Research Design and Methods: This is a blocked randomized-controlled trial (RCT) study design with randomization at two time points. First, within the sampling frame of students at participating high schools who complete the intake survey, researchers will randomly assign students within schools (blocks) to receive either the summer melt text-messaging intervention (the treatment) or to not receive the intervention (the control condition). During early fall after senior year, within the sampling frame of students who have received the summer melt intervention and matriculated to college, researchers will randomize students to receive the persistence intervention (or not). At both randomization points, researchers will re-randomize, if necessary, to achieve balance across conditions on key subgroups of interest, such as urbanicity and prior access to college-going supports.

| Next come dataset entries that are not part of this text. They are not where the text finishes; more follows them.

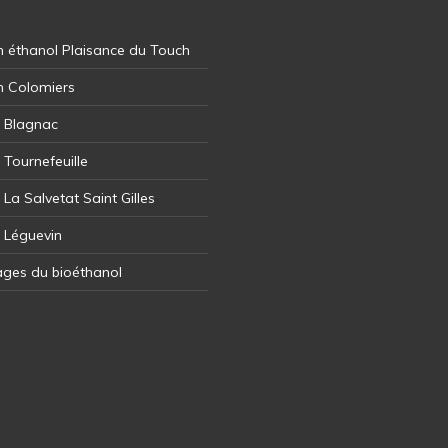
 éthanol Plaisance du Touch
n Colomiers
l Blagnac
 Tournefeuille
 La Salvetat Saint Gilles
l Léguevin
ages du bioéthanol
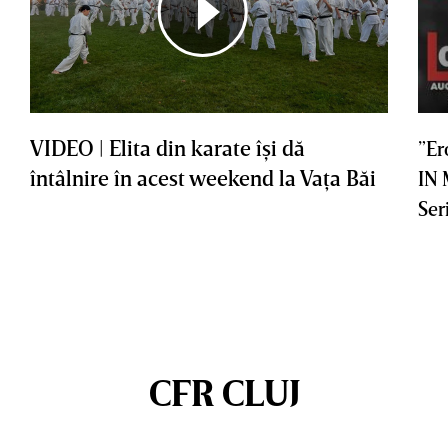
VIDEO | Elita din karate îşi dă
”Er
întâlnire în acest weekend la Vaţa Băi
IN
Ser
CFR CLUJ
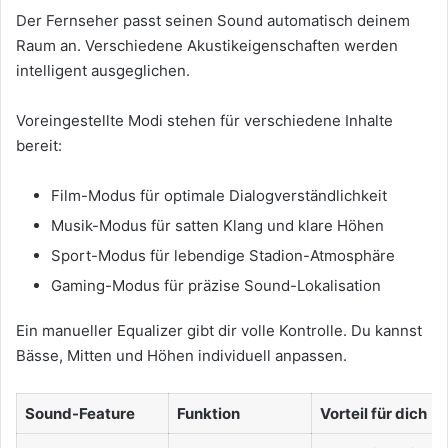
Der Fernseher passt seinen Sound automatisch deinem
Raum an. Verschiedene Akustikeigenschaften werden
intelligent ausgeglichen.
Voreingestellte Modi stehen für verschiedene Inhalte
bereit:
Film-Modus für optimale Dialogverständlichkeit
Musik-Modus für satten Klang und klare Höhen
Sport-Modus für lebendige Stadion-Atmosphäre
Gaming-Modus für präzise Sound-Lokalisation
Ein manueller Equalizer gibt dir volle Kontrolle. Du kannst
Bässe, Mitten und Höhen individuell anpassen.
Sound-Feature
Funktion
Vorteil für dich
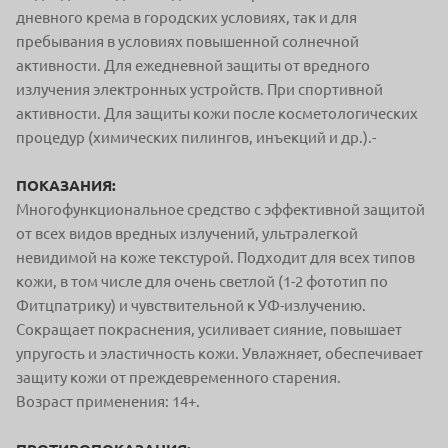
дневного крема в городских условиях, так и для
пребывания в условиях повышенной солнечной
активности. Для ежедневной защиты от вредного
излучения электронных устройств. При спортивной
активности. Для защиты кожи после косметологических
процедур (химических пилингов, инъекций и др.).-
ПОКАЗАНИЯ:
Многофункциональное средство с эффективной защитой
от всех видов вредных излучений, ультралегкой
невидимой на коже текстурой. Подходит для всех типов
кожи, в том числе для очень светлой (1-2 фототип по
Фитцпатрику) и чувствительной к УФ-излучению.
Сокращает покраснения, усиливает сияние, повышает
упругость и эластичность кожи. Увлажняет, обеспечивает
защиту кожи от преждевременного старения.
Возраст применения: 14+.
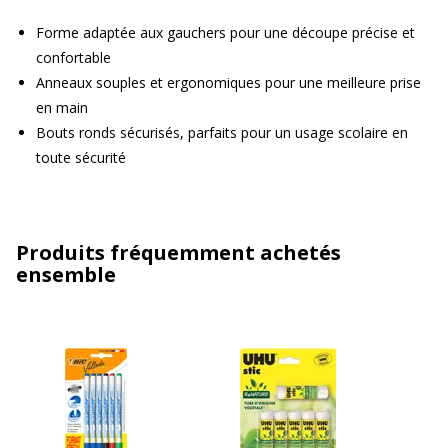
Forme adaptée aux gauchers pour une découpe précise et
confortable
Anneaux souples et ergonomiques pour une meilleure prise
en main
Bouts ronds sécurisés, parfaits pour un usage scolaire en
toute sécurité
Produits fréquemment achetés
ensemble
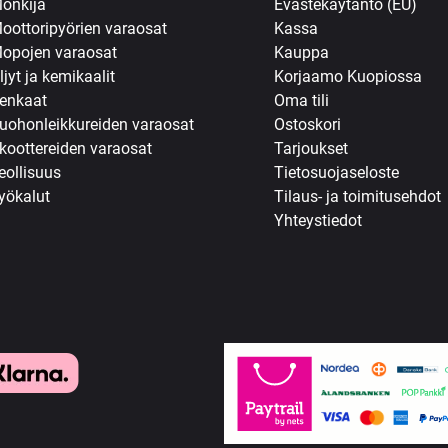
önkijä
Evästekäytäntö (EU)
oottoripyörien varaosat
Kassa
opojen varaosat
Kauppa
ljyt ja kemikaalit
Korjaamo Kuopiossa
enkaat
Oma tili
uohonleikkureiden varaosat
Ostoskori
koottereiden varaosat
Tarjoukset
eollisuus
Tietosuojaseloste
yökalut
Tilaus- ja toimitusehdot
Yhteystiedot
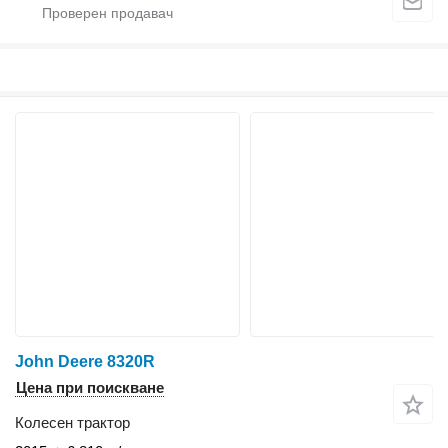
John Deere 8320R
Цена при поискване
Колесен трактор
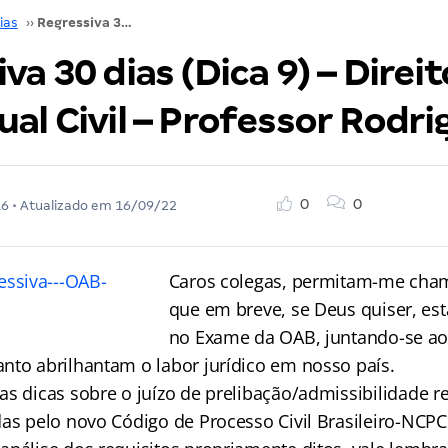
ias
››
Regressiva 30 dias (Dica 9) – Direito Processual Civil – Professor Rodrigo Costa
va 30 dias (Dica 9) – Direit
al Civil – Professor Rodri
0
0
16
• Atualizado em
16/09/22
Caros colegas, permitam-me cham
que em breve, se Deus quiser, es
no Exame da OAB, juntando-se a
nto abrilhantam o labor jurídico em nosso país.
s dicas sobre o juízo de prelibação/admissibilidade re
das pelo novo Código de Processo Civil Brasileiro-NCPC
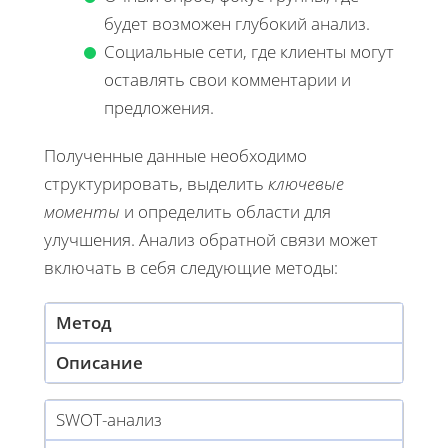
будет возможен глубокий анализ.
Социальные сети, где клиенты могут
оставлять свои комментарии и
предложения.
Полученные данные необходимо
структурировать, выделить
ключевые
моменты
и определить области для
улучшения. Анализ обратной связи может
включать в себя следующие методы:
Метод
Описание
SWOT-анализ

Control Condition: Students in the control group for the summer melt intervention will continue to receive business-as-usual college-application communications from their high schools but will not receive the summer melt messaging from this project. Students in the control group for the persistence intervention will continue to receive business-as-usual college-going support communications from their colleges but will not receive the persistence messaging from this project.

Key Measures: Researchers will administer an online survey to all students in participating high schools to inform to-be-developed measures of students' college intentions. Questions on the survey will also gauge the amount and types of college-going information that students have had access to prior to the study. State system administrative data and administrative data collected from the National Student Clearinghouse will be used to track students' postsecondary progress and degree completion from fall 2020 through spring 2024. Back-end data from the text-messaging provider will inform measures of implementation fidelity and student engagement with the summer melt and persistence text-messaging campaigns. Administrative data from state departments of education as well as student survey data will allow researchers to identify key student subgroups such as low-income and first-generation college students. Administrator interviews and state-level budget data will facilitate calculation of intervention costs.

Data Analytic Strategy: To estimate the effects of random assignment to receive the summer melt text messaging intervention, the team will employ multivariate regression models with a binary treatment indicator, student-level covariates, and a unique categorical variable for each student's high school. To estimate the effects of random assignment to receive the persistence intervention, researchers will use an identical model, except that a categorical variable for the student's college will replace the high school variable, in order to estimate college fixed effects. The binary treatment indicator will facilitate estimation of treatment impacts, and researchers will use additional treatment-by-covariate interaction terms to estimate impacts for specific student groups. The categorical school (or college) variable will aid estimation of a fixed effects parameter to soak up variation in student outcomes across schools (or colleges) that might otherwise result in biased estimation of treatment impacts.

Cost Analysis: The project team will use the resource cost model to first estimate intervention costs and will then compute cost-effectiveness ratios to estimate the cost per unit of outcome produced by the intervention.